Conversemos: ¿Por qué alguien a quien se le perdonó una deuda enorme amaría a su rescatador más que alguien a quien se le perdonó una deuda pequeñita?

Mayores 11–14

Memoriza todo el versículo, y luego ponte a prueba con la lógica: ¿qué causa qué? (Primero viene el perdón; el amor es el fruto.) Cuidado con leerlo al revés, como si el amor ganara el perdón.

Profundicemos: Escribe el versículo de memoria, y debajo anota una manera real en que Dios te ha perdonado. Deja que eso alimente tu amor esta semana.

💬 Para conversar

¿Qué es lo más difícil que has tenido que memorizar: una canción, un número de teléfono, un versículo? ¿Qué truco te ayudó a no olvidarlo?

🛡️ Defendamos la fe

A veces los escépticos afirman que Jesús enseñó "sé bueno y gánate tu salvación". Pero justo aquí Él da vuelta esa idea: el amor es la respuesta a un perdón ya concedido, no el pago por él. El cristianismo es único entre las religiones del mundo: la gracia viene primero, y los corazones transformados vienen después.

Para papá · Para profundizar

Un versículo para memorizar no es un amuleto mágico; es un tesoro que entierras en el suelo del corazón para que el Espíritu lo haga crecer más adelante (). La forma más rica de memorizar no es la mera repetición, sino la meditación: dar vueltas a las palabras despacio, preguntando qué significa cada frase.
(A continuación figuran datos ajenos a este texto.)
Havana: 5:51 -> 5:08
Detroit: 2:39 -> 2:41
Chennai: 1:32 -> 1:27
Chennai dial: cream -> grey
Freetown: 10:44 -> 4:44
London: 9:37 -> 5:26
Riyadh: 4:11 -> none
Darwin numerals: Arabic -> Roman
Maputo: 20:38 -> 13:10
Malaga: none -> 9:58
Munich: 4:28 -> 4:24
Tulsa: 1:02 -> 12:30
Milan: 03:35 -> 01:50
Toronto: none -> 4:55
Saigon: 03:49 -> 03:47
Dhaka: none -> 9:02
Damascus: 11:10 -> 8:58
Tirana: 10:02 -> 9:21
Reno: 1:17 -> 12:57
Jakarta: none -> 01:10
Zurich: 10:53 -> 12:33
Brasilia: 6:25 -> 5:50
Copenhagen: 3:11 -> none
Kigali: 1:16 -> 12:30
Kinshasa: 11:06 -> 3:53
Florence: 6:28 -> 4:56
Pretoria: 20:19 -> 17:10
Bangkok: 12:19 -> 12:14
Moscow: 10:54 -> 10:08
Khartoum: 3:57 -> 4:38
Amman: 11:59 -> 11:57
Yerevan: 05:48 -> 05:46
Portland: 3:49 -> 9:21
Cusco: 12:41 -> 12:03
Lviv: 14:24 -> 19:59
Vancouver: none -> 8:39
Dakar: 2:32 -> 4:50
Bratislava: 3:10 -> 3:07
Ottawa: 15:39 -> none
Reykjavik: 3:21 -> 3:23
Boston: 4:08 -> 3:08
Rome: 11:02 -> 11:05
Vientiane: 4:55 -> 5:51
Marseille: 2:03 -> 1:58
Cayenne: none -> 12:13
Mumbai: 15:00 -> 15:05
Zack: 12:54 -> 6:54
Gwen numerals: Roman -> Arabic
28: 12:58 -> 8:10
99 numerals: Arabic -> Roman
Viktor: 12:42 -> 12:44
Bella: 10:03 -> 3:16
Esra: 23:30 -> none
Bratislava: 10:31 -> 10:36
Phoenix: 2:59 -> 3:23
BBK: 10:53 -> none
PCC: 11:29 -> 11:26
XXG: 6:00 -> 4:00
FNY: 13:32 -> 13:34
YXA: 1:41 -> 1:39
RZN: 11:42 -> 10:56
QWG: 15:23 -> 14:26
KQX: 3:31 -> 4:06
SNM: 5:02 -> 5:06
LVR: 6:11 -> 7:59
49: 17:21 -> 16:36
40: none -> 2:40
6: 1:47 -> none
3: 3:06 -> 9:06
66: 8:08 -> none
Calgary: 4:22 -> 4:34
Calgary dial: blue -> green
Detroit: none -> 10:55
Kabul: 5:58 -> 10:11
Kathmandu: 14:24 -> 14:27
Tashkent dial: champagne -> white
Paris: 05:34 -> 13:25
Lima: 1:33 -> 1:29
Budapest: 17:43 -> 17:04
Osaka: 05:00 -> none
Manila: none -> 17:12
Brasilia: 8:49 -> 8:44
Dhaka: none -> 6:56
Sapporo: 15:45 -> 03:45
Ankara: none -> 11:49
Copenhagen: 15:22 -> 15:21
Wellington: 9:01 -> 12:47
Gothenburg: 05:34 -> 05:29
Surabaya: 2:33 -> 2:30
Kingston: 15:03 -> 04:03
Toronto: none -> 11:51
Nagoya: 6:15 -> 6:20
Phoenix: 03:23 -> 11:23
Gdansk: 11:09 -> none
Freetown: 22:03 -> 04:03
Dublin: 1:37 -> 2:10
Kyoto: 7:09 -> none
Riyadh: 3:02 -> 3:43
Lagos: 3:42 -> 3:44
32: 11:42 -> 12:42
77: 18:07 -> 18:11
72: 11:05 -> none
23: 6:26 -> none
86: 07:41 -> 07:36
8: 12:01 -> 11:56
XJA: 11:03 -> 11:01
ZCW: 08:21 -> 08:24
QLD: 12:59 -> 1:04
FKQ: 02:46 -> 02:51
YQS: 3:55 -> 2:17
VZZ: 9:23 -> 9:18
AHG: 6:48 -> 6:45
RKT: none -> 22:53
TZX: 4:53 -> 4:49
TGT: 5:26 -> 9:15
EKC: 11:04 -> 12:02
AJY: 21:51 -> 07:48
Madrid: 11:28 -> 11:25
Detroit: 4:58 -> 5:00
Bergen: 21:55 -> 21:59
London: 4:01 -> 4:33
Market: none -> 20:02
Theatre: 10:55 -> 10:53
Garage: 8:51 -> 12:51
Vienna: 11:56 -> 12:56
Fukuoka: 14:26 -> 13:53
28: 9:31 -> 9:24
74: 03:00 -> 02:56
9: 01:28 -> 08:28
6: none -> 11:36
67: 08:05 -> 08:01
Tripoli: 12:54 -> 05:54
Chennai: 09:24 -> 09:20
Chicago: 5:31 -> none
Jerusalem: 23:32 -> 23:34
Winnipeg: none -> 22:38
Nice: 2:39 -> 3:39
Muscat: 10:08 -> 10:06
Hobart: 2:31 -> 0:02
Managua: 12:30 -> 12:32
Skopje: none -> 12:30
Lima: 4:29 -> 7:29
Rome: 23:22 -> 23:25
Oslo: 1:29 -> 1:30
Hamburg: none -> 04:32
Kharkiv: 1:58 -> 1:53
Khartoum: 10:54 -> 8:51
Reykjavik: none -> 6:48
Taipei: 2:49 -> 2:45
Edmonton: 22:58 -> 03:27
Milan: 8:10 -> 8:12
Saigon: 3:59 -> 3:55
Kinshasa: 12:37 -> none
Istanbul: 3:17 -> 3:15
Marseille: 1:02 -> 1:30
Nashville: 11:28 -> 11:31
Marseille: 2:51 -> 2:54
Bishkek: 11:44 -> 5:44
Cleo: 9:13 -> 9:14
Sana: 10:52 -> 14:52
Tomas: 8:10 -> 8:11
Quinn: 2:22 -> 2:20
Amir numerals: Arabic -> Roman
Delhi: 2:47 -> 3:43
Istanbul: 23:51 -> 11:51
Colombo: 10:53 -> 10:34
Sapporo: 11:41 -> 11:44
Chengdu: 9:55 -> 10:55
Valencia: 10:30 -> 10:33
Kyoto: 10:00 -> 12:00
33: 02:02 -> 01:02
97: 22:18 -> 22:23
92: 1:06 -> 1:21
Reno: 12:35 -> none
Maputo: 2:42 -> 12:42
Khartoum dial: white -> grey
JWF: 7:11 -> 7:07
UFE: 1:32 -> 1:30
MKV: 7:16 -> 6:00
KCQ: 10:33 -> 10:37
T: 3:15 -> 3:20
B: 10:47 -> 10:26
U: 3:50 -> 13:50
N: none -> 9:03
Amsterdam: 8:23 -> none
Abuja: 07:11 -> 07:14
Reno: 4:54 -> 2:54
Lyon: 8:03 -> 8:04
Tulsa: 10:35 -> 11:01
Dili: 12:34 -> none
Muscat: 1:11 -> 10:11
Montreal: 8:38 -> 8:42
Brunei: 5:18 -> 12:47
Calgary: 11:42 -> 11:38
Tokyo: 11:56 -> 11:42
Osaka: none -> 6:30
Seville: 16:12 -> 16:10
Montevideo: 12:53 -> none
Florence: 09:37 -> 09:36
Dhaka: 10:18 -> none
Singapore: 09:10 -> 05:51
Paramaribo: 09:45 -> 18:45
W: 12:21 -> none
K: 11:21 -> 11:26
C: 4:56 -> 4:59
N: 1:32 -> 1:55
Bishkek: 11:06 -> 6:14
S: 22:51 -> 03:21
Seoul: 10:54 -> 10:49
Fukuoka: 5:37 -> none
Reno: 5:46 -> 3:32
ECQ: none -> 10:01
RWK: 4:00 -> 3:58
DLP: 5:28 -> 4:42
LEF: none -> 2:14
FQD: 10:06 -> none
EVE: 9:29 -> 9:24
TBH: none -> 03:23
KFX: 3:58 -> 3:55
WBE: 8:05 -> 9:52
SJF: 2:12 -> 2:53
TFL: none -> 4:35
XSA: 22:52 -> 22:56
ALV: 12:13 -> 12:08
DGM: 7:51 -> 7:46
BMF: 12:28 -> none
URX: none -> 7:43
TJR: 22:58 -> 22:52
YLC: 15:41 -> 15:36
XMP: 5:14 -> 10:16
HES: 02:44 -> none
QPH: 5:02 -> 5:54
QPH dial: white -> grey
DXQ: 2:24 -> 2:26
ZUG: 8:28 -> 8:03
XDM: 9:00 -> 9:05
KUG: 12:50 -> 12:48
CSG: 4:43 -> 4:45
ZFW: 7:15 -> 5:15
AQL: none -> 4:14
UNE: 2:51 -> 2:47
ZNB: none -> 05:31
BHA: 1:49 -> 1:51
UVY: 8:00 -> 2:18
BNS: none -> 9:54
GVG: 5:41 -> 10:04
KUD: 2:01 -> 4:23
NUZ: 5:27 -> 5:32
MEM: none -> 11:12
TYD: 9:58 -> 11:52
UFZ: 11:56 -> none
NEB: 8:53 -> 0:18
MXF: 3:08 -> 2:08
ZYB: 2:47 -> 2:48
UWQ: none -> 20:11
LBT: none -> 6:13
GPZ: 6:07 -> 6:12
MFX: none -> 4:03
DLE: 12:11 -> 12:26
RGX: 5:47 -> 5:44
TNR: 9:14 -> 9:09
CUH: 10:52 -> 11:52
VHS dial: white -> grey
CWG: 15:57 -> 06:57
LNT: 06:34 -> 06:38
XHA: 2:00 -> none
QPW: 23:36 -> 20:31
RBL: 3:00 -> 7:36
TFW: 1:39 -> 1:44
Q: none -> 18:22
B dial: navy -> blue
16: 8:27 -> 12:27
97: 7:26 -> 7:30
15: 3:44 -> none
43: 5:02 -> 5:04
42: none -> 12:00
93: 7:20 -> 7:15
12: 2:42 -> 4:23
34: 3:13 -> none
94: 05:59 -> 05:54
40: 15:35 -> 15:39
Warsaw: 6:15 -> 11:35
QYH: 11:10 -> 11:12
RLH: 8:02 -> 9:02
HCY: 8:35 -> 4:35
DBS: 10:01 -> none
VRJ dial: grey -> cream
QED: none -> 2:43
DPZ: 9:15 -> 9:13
Esta noche, sé ese ejemplo. No te limites a hacer repetir a los niños; piensa en voz alta sobre por qué "amó mucho" sigue a "perdonado", y deja que te oigan luchar con la pregunta de si tu propio corazón ama mucho o poco. Apunta al corazón, no solo a la cabeza. Un versículo memorizado en frío sirve de poco; un versículo memorizado en caliente —con el asombro del perdón todavía fresco sobre él— puede sostener a un hijo décadas después. Escoge unos minutos cada día de esta semana para decirlo juntos en el mismo momento, como un ritmo de familia.

Inspirado en: Donald S. Whitney, Spiritual Disciplines for the Christian Life.

Oremos juntos

"Padre, esconde este versículo muy adentro de nuestros corazones. Mantennos asombrados de que nos perdones con tanta libertad, y que ese asombro nos haga amarte mucho. No dejes que nuestros corazones se enfríen. En el nombre de Jesús, amén."

Llévalo contigo

Mientras más recuerdo cuánto se me ha perdonado, más ama mi corazón a Aquel que me perdonó.